%%
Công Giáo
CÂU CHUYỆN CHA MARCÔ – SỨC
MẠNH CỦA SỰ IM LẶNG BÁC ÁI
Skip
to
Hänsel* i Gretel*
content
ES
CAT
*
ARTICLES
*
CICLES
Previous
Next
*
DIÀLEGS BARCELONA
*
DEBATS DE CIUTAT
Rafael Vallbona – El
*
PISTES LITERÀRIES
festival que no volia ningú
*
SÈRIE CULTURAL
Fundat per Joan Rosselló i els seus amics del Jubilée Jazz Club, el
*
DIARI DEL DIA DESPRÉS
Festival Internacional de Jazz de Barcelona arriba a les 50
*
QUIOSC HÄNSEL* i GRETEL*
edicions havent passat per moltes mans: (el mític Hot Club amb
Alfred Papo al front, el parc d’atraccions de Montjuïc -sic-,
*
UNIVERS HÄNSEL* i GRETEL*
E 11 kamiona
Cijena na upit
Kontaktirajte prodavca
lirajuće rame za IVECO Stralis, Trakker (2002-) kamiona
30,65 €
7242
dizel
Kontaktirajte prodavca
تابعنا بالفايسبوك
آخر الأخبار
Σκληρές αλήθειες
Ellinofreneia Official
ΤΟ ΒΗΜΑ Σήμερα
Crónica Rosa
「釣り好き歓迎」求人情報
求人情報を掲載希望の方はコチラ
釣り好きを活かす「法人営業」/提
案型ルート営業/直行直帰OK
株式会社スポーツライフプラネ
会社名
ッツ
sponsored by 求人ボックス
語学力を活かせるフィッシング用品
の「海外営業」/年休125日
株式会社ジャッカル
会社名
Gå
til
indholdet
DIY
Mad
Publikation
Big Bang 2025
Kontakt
%%
%%
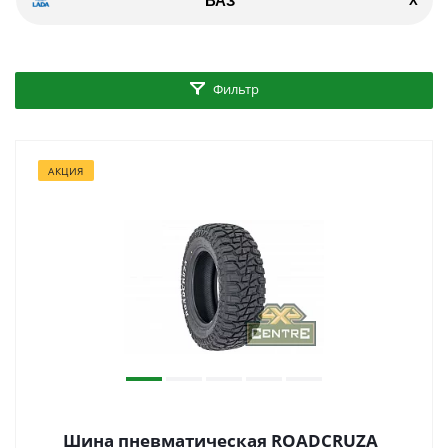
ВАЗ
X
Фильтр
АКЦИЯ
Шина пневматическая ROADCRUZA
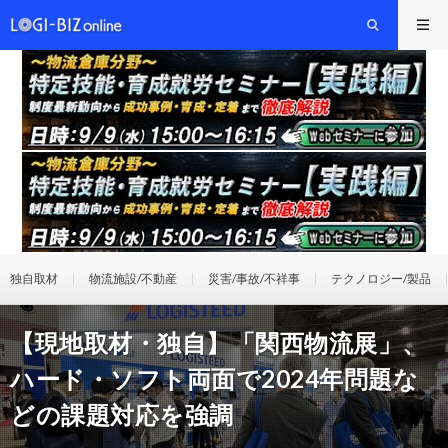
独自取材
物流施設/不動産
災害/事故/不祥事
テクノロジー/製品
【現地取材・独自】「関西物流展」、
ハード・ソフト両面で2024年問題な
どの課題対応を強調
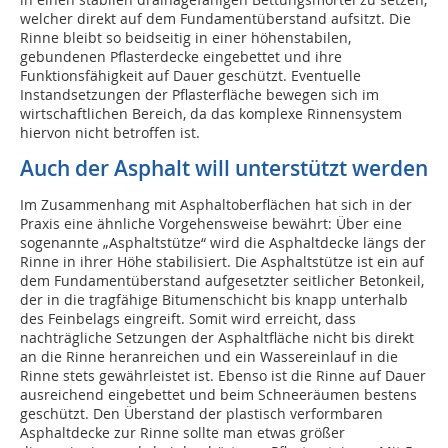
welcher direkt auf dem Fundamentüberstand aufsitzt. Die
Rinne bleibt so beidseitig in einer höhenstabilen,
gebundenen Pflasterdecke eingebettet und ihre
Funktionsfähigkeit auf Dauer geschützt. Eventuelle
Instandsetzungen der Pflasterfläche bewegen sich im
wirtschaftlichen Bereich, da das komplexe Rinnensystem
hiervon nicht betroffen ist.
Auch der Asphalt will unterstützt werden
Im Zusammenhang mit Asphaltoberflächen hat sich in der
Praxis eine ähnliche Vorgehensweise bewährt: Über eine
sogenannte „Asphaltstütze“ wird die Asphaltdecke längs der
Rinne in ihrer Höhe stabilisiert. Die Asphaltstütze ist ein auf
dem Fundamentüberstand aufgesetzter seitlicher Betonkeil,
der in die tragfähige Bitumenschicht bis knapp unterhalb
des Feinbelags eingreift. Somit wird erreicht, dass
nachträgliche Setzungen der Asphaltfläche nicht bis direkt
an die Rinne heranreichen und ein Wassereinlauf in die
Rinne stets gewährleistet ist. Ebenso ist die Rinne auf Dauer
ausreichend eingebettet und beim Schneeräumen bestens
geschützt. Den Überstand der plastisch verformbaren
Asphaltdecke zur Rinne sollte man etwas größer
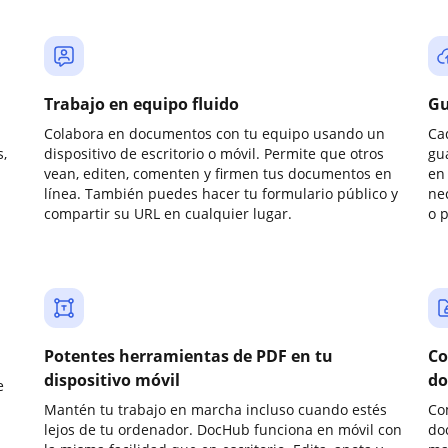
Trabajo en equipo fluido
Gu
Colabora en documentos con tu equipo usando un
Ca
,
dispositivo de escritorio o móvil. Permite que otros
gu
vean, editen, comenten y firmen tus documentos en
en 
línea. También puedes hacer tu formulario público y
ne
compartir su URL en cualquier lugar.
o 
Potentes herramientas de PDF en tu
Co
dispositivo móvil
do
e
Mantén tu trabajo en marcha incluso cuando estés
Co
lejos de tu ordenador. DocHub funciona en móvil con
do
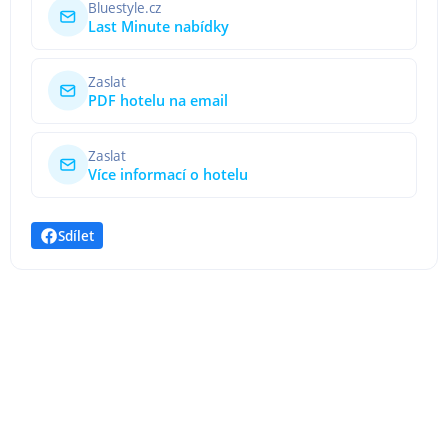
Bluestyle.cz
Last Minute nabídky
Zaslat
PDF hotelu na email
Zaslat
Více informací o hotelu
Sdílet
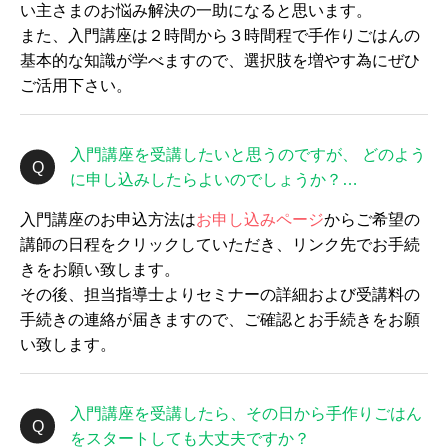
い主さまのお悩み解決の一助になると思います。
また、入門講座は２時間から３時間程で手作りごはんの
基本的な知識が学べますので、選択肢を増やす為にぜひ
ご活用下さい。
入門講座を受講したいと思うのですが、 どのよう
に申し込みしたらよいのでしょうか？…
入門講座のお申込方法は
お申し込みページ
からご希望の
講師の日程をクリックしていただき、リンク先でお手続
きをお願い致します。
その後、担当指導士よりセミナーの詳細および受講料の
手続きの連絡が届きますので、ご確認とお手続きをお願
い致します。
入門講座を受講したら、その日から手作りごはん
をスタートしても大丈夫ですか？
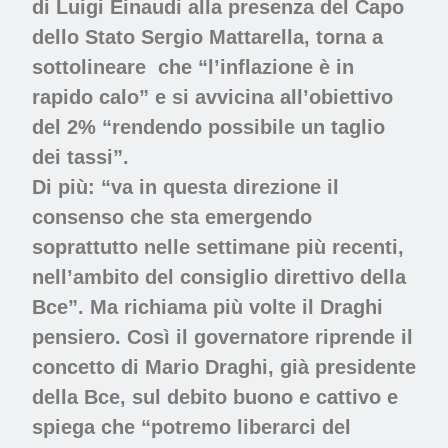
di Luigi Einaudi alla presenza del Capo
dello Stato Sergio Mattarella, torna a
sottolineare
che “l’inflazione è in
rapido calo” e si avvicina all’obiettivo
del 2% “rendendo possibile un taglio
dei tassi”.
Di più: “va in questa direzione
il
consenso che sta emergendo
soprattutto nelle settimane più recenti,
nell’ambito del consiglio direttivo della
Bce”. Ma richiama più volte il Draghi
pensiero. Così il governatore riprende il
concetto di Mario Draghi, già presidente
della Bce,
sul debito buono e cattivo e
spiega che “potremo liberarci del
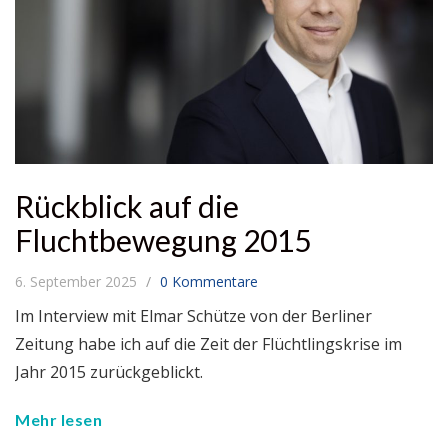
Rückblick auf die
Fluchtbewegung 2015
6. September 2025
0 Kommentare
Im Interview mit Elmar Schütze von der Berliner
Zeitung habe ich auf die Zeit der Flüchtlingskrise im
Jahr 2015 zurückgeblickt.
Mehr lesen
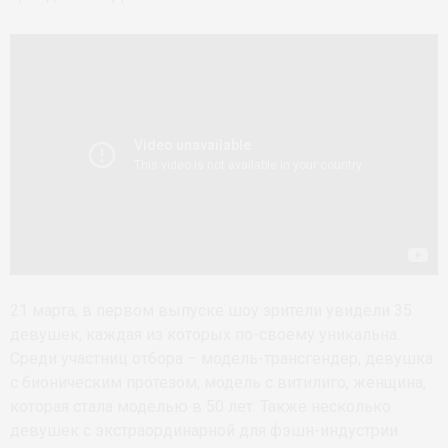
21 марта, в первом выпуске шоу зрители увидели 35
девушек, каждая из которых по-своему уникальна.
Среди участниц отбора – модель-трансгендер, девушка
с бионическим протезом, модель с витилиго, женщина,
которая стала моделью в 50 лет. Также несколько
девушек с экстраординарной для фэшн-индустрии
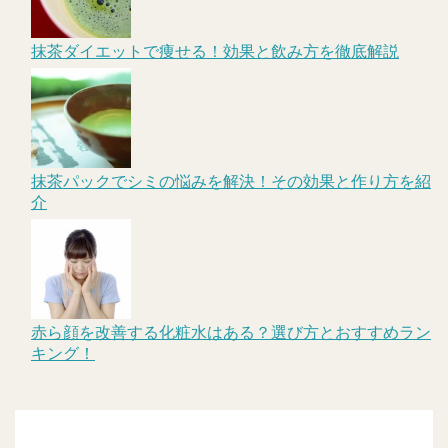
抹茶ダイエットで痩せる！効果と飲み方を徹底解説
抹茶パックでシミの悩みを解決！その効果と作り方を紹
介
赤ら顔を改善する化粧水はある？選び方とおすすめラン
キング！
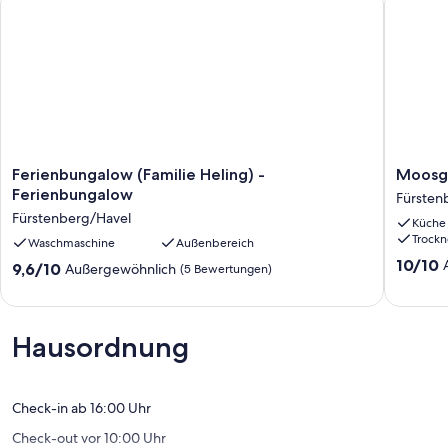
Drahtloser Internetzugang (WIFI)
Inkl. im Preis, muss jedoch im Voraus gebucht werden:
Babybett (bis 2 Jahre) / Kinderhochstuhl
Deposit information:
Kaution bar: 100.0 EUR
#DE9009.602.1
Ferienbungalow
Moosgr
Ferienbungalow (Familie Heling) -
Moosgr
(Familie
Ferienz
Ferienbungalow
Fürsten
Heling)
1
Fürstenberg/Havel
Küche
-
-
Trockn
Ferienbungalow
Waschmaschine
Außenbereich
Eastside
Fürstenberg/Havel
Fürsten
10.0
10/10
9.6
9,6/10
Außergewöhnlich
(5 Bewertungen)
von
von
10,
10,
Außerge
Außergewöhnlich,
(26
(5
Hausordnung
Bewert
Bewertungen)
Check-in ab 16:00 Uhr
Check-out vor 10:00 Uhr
%%
%%
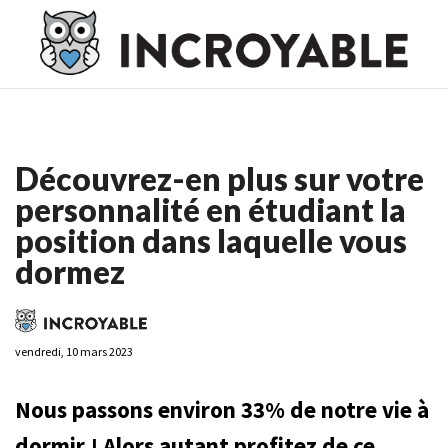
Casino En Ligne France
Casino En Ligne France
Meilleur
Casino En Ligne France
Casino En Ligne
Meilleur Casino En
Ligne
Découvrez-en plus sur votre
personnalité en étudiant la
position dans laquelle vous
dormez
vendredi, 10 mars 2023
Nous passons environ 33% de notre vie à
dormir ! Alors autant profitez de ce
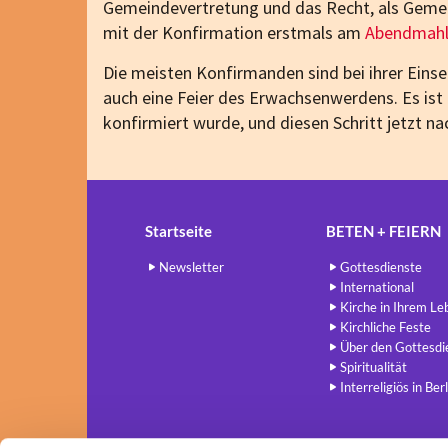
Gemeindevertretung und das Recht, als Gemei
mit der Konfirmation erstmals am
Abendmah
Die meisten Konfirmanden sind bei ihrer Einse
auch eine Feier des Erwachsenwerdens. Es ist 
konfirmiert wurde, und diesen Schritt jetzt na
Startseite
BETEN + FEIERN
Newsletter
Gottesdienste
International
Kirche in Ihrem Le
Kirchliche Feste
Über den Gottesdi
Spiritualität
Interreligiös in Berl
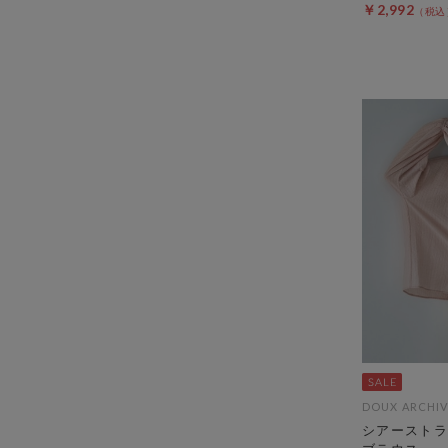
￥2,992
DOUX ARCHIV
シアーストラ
%%
Your task: Keeping every character as it is, restate the lines above that run from the line with "Σκληρές αλήθειες" through the line with "Big Bang 2025", both included, and nothing else.

Written reply:
Σκληρές αλήθειες
Ellinofreneia Official
ΤΟ ΒΗΜΑ Σήμερα
Crónica Rosa
「釣り好き歓迎」求人情報
求人情報を掲載希望の方はコチラ
釣り好きを活かす「法人営業」/提
案型ルート営業/直行直帰OK
株式会社スポーツライフプラネ
会社名
ッツ
sponsored by 求人ボックス
語学力を活かせるフィッシング用品
の「海外営業」/年休125日
株式会社ジャッカル
会社名
Gå
til
indholdet
DIY
Mad
Publikation
Big Bang 2025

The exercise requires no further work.